Propofol regulates activated macrophages metabolism through inhibition of ROS-mediated GLUT1 expression

Wei Zeng  1 Zeting Xing  1 Meiyun Tan  1 Yanwen Wu  1 Chunyuan Zhang  2
Affiliations

Propofol regulates activated macrophages metabolism through inhibition of ROS-mediated GLUT1 expression

Wei Zeng et al. Inflamm Res. 2021 Apr.

Abstract

Objective: Activated macrophages undergo a metabolic shift from oxidative phosphorylation (OXPHOS) to aerobic glycolysis, which plays a critical role in inflammation. Increasing evidence suggests the important role of propofol in the regulation of inflammatory response and metabolism, but the effect of propofol on the metabolic shift in macrophage, and the mechanisms involved remain unclear.

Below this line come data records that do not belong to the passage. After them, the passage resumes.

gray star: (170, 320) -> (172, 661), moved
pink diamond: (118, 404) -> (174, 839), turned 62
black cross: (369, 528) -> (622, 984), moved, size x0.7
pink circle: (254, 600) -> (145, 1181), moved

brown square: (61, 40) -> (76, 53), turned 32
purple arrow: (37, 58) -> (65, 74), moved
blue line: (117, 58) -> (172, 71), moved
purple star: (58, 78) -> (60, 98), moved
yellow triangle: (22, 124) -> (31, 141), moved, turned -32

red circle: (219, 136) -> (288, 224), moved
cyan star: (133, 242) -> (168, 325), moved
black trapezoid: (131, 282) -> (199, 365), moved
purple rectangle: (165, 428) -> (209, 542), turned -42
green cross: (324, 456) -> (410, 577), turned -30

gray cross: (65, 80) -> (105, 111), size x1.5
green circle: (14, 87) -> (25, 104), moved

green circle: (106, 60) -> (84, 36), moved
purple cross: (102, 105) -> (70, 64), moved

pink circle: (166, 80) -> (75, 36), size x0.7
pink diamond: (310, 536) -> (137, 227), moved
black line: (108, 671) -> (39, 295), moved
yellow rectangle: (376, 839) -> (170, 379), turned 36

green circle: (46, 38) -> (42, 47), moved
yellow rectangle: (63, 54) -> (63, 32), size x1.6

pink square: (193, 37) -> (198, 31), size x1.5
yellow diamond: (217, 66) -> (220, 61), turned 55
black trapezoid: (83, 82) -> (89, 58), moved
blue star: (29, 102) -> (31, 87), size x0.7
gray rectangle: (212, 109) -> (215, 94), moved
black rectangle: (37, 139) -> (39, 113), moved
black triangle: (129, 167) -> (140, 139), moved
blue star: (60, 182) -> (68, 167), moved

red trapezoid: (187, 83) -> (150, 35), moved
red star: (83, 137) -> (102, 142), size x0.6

Methods: The effect of propofol on the metabolic switch was analyzed by extracellular acidification rate and oxygen consumption rate assays. The effect of propofol on glycolysis was analyzed by lactate and glucose uptake assay. The mRNA, protein, cell surface levels of glucose transporter 1 (GLUT1) and the silencing of GLUT1 were employed to understand the effects of GLUT1-mediated metabolism by propofol. Finally, to understand the antioxidation of propofol on the regulation of metabolism, the reactive oxygen species (ROS) production and NADPH activity were performed.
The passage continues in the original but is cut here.